The burglar alarms matter so much because, with a video-verified burglar alarm, an operator at a central station can review on video what is happening at the site before calling 911 center. The operator serves as a virtual eyewitness to a crime in progress. And, when police are sure a crime is being committed, they respond faster and make more arrests.

(To see an excerpt from the seminar, click here:  https://www.youtube.com/watch?v=nX3IzynaUUY)

A recent meeting between several of the major alarm companies and Verisk discussed how best to collect and quantify the advantages of professionally monitored video-verified alarm solutions for the insurance industry. Insurers are looking for technology and data to help them contain costs, and law enforcement and alarm response times are a crucial component. In April 2015, the largest police chiefs association in the country passed a resolution endorsing verified alarms and priority response.

The Texas Police Chiefs definition of a verified alarm requires Central Station monitoring with operators specifically trained to review videos and communicate the pertinent information to law enforcement. Home surveillance systems might work as a nanny-cam but lack the protocols and processes for alarm response provided by the central station. (Here is a link to the Texas Police Chiefs resolution on verified alarms:  http://www.ppvar.org/_asset/wfdzry/TPCA-Priority-Response-Resolution-2015.pdf)
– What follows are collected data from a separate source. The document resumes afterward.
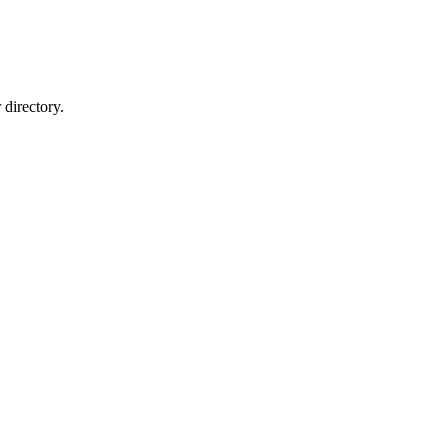
directory.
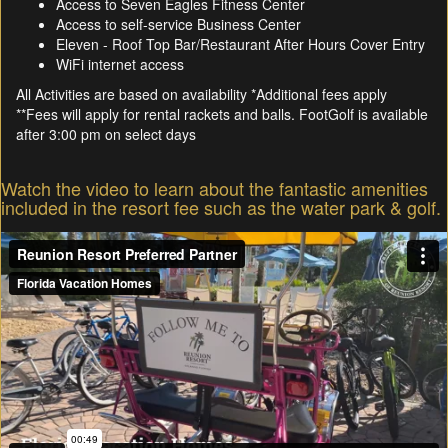
Access to Seven Eagles Fitness Center
Access to self-service Business Center
Eleven - Roof Top Bar/Restaurant After Hours Cover Entry
WiFi internet access
All Activities are based on availability *Additional fees apply
**Fees will apply for rental rackets and balls. FootGolf is available
after 3:00 pm on select days
Watch the video to learn about the fantastic amenities
included in the resort fee such as the water park & golf.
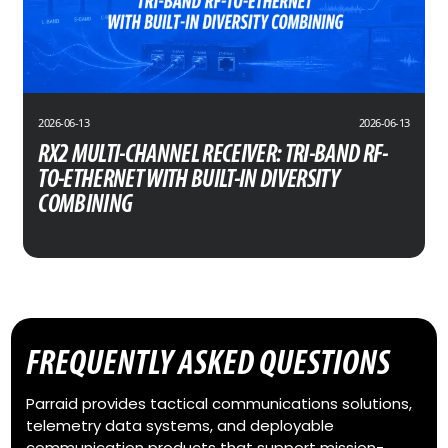
2026-06-13
2026-06-13
RX2 MULTI-CHANNEL RECEIVER: TRI-BAND RF-
TO-ETHERNET WITH BUILT-IN DIVERSITY
COMBINING
FREQUENTLY ASKED QUESTIONS
Parraid provides tactical communications solutions,
telemetry data systems, and deployable
communication products that support mission-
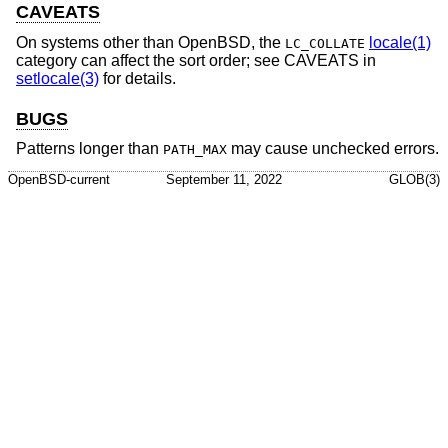
CAVEATS
On systems other than
OpenBSD
, the
locale(1)
LC_COLLATE
category can affect the sort order; see CAVEATS in
setlocale(3)
for details.
BUGS
Patterns longer than
may cause unchecked errors.
PATH_MAX
OpenBSD-current
September 11, 2022
GLOB(3)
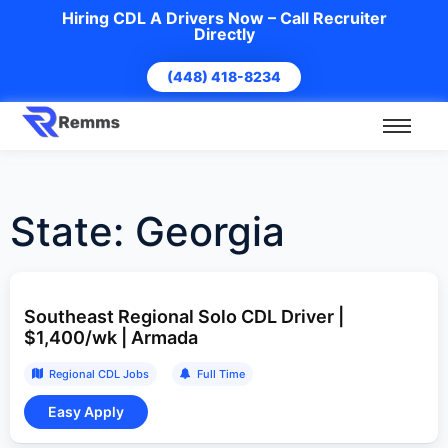
Hiring CDL A Drivers Now – Call Recruiter
Directly
(448) 418-8234
State:
Georgia
Southeast Regional Solo CDL Driver |
$1,400/wk | Armada
Regional CDL Jobs
Full Time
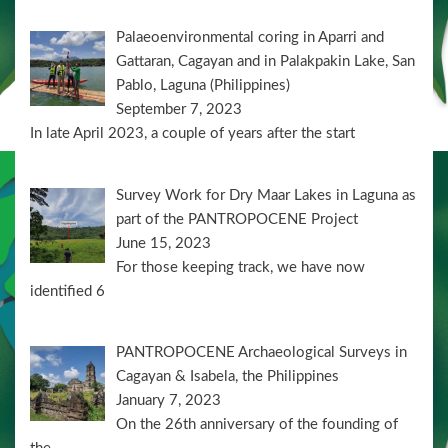
Palaeoenvironmental coring in Aparri and
Gattaran, Cagayan and in Palakpakin Lake, San
Pablo, Laguna (Philippines)
September 7, 2023
In late April 2023, a couple of years after the start
Survey Work for Dry Maar Lakes in Laguna as
part of the PANTROPOCENE Project
June 15, 2023
For those keeping track, we have now
identified 6
PANTROPOCENE Archaeological Surveys in
Cagayan & Isabela, the Philippines
January 7, 2023
On the 26th anniversary of the founding of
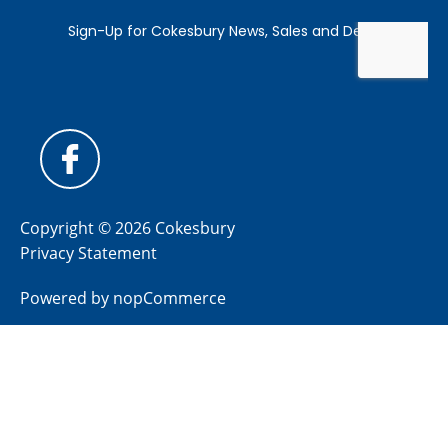
Copyright © 2026 Cokesbury
Privacy Statement
Powered by
nopCommerce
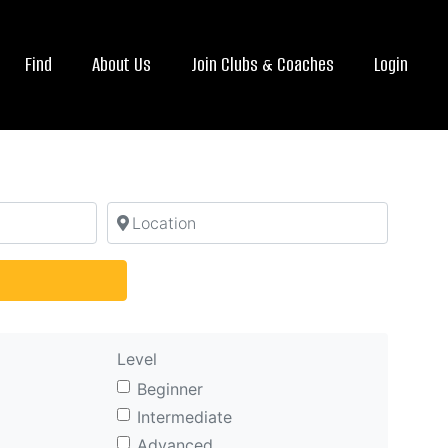
Find
About Us
Join Clubs & Coaches
Login
Location
arch
Level
Beginner
Intermediate
Advanced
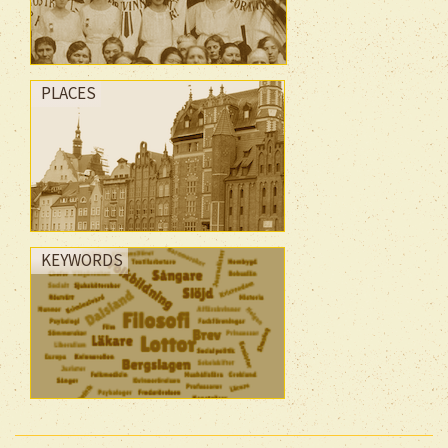
PLACES
KEYWORDS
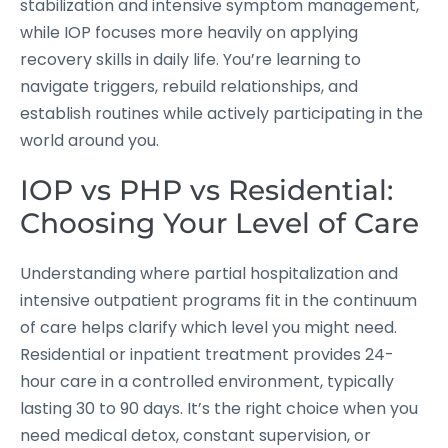
stabilization and intensive symptom management,
while IOP focuses more heavily on applying
recovery skills in daily life. You’re learning to
navigate triggers, rebuild relationships, and
establish routines while actively participating in the
world around you.
IOP vs PHP vs Residential:
Choosing Your Level of Care
Understanding where partial hospitalization and
intensive outpatient programs fit in the continuum
of care helps clarify which level you might need.
Residential or inpatient treatment provides 24-
hour care in a controlled environment, typically
lasting 30 to 90 days. It’s the right choice when you
need medical detox, constant supervision, or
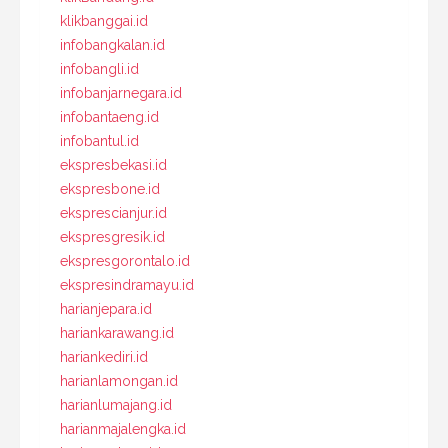
klikbanggai.id
infobangkalan.id
infobangli.id
infobanjarnegara.id
infobantaeng.id
infobantul.id
ekspresbekasi.id
ekspresbone.id
eksprescianjur.id
ekspresgresik.id
ekspresgorontalo.id
ekspresindramayu.id
harianjepara.id
hariankarawang.id
hariankediri.id
harianlamongan.id
harianlumajang.id
harianmajalengka.id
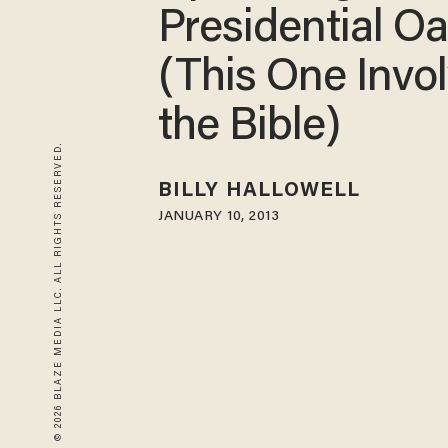
Presidential Oa
(This One Invo
the Bible)
© 2026 BLAZE MEDIA LLC. ALL RIGHTS RESERVED.
BILLY HALLOWELL
JANUARY 10, 2013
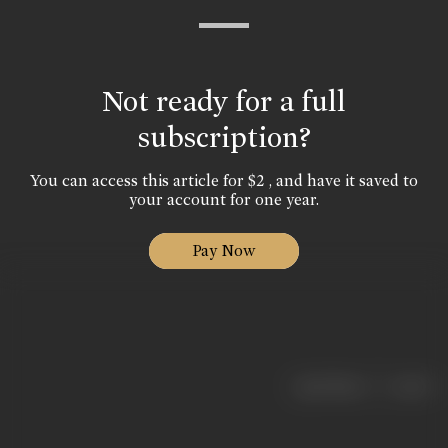
Not ready for a full
subscription?
You can access this article for $2 , and have it saved to
your account for one year.
Pay Now
|
< previous
next >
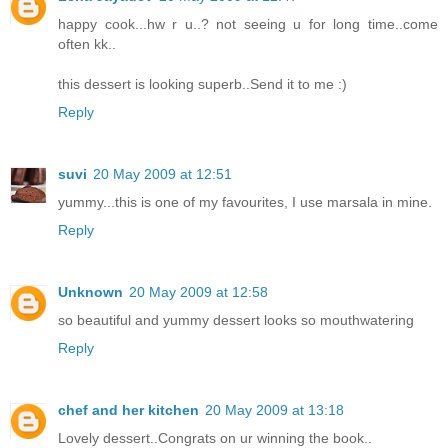
happy cook...hw r u..? not seeing u for long time..come
often kk..
this dessert is looking superb..Send it to me :)
Reply
suvi
20 May 2009 at 12:51
yummy...this is one of my favourites, I use marsala in mine.
Reply
Unknown
20 May 2009 at 12:58
so beautiful and yummy dessert looks so mouthwatering
Reply
chef and her kitchen
20 May 2009 at 13:18
Lovely dessert..Congrats on ur winning the book..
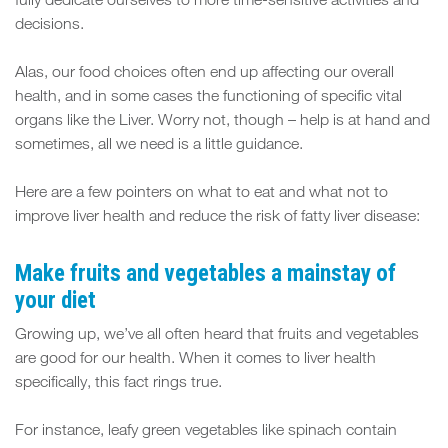
FIT
fully dedicate ourselves to more time-sensitive activities and
decisions.
SPACE
Alas, our food choices often end up affecting our overall
health, and in some cases the functioning of specific vital
organs like the Liver. Worry not, though – help is at hand and
sometimes, all we need is a little guidance.
Here are a few pointers on what to eat and what not to
improve liver health and reduce the risk of fatty liver disease:
Make fruits and vegetables a mainstay of
your diet
Growing up, we’ve all often heard that fruits and vegetables
are good for our health. When it comes to liver health
specifically, this fact rings true.
For instance, leafy green vegetables like spinach contain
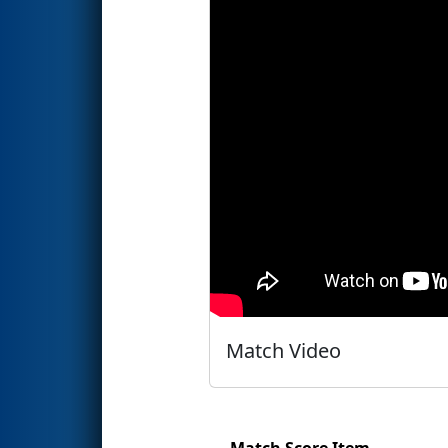
Match Video
Match Score Item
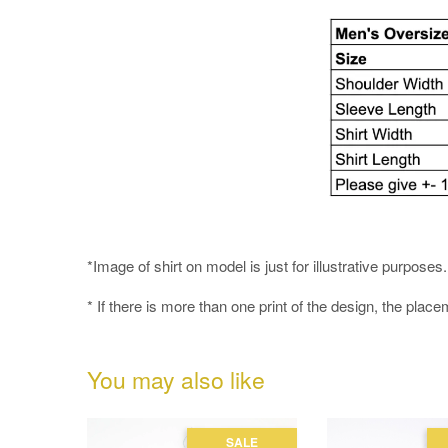
*Image of shirt on model is just for illustrative purpos
* If there is more than one print of the design, the place
You may also like
SALE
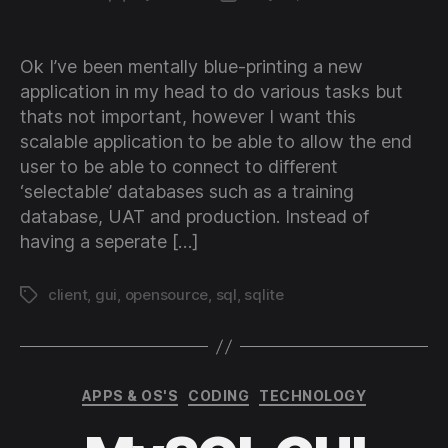
author
date
Ok I’ve been mentally blue-printing a new
application in my head to do various tasks but
thats not important, however I want this
scalable application to be able to allow the end
user to be able to connect to different
‘selectable’ databases such as a training
database, UAT and production. Instead of
having a seperate […]
client
,
gui
,
opensource
,
sql
,
sqlite
Tags
Categories
APPS & OS'S
CODING
TECHNOLOGY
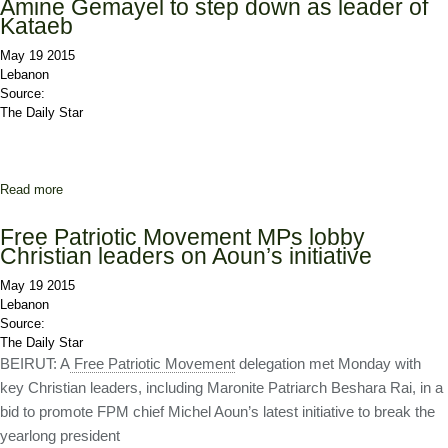
Amine Gemayel to step down as leader of
Kataeb
May 19 2015
Lebanon
Source:
The Daily Star
Read more
about Amine Gemayel to step down as leader of Kataeb
Free Patriotic Movement MPs lobby
Christian leaders on Aoun’s initiative
May 19 2015
Lebanon
Source:
The Daily Star
BEIRUT: A
Free Patriotic Movement
delegation met Monday with
key Christian leaders, including Maronite Patriarch Beshara Rai, in a
bid to promote FPM chief Michel Aoun’s latest initiative to break the
yearlong president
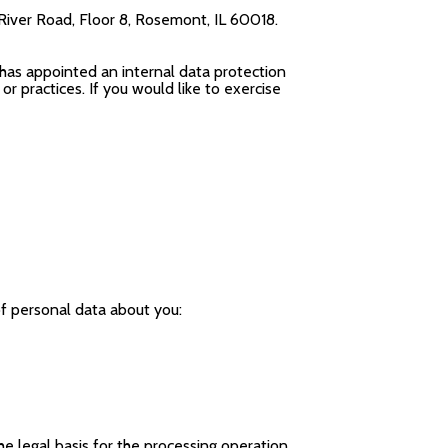
River Road, Floor 8, Rosemont, IL 60018.
 has appointed an internal data protection
r practices. If you would like to exercise
of personal data about you:
e legal basis for the processing operation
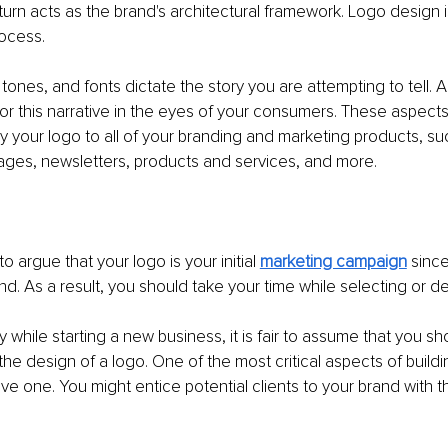
 turn acts as the brand's architectural framework. Logo design 
rocess.
, tones, and fonts dictate the story you are attempting to tell. 
or this narrative in the eyes of your consumers. These aspects 
ly your logo to all of your branding and marketing products, su
ages, newsletters, products and services, and more.
 to argue that your logo is your initial 
marketing campaign
 since
d. As a result, you should take your time while selecting or d
ay while starting a new business, it is fair to assume that you s
e design of a logo. One of the most critical aspects of buildin
ive one. You might entice potential clients to your brand with th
Without technology and new policies, property losses will only get worse as the number of officers declines. At the recent ISC conference, officials from Akron, Ohio, and Chula Vista, CA, said their police departments had already shrunk because of budget cuts, forcing them to reconsider response to alarms — responding to false alarms represents between 8% and 15% of total calls for service at the 911 center. Akron adopted a “verified response policy” in 2014, and over the past year burglaries went down 5%, with increasing arrests.

Retired Capt. Gary Ficacci said Chula Vista was policing 260,000 people with 212 police officers, one of the leanest staff/population ratios in the county. The economic downturn caused the city to lose about 40 officers and provided the impetus to change the alarm ordinance to promote a form of verified response. Chula Vista figures it spends more  than $100,000 in officers and staff for every arrest made in response to a burglar alarm, but video verified alarms could cut that number significantly.

How much better can verified burglar alarms actually be? Radius Security in Vancouver, Canada, just completed a short study of its verified alarms compared with the traditional, unverified alarms. For Radius, its verified alarms were 1,000 times more effective. The arrest rate for unverified alarms is between 0.08% and 0.02%, while arrest rates for verified alarms are often in double-digit percentages.

Why? Because law enforcement treat a verified alarm like a crime in progress instead of something highly likely to be a false alarm.

Texas Chief Vinson says, “The calls that truly merit a higher priority response, those get pushed to the top. Those get the response they need to actually make arrests, and that is what we are all going for here, because if you take that guy off the street that is committing the offenses and you’ve solved that crime you have probably solved a handful of crimes that occurred before that he has already committed that he confesses to. And then you prevent all the crimes that he is not going to commit while he is sitting in jail. So, it is a big deal to make arrests on one of these calls, because it makes a difference in the actual crime rate that affects that city.”